/---
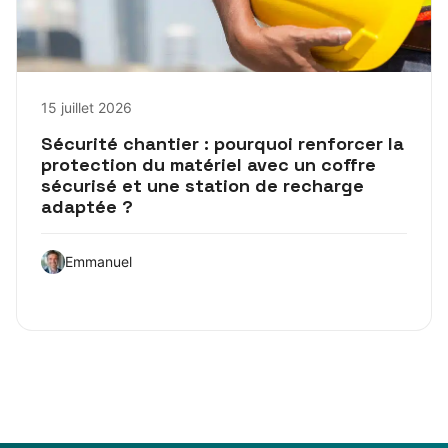
15 juillet 2026
Sécurité chantier : pourquoi renforcer la
protection du matériel avec un coffre
sécurisé et une station de recharge
adaptée ?
Emmanuel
\---
TO DO:
The result should be every entry, word for word, and no pictures.

RESULT FOR THIS EXERCISE:
15 juillet 2026
Sécurité chantier : pourquoi renforcer la
protection du matériel avec un coffre
sécurisé et une station de recharge
adaptée ?
Emmanuel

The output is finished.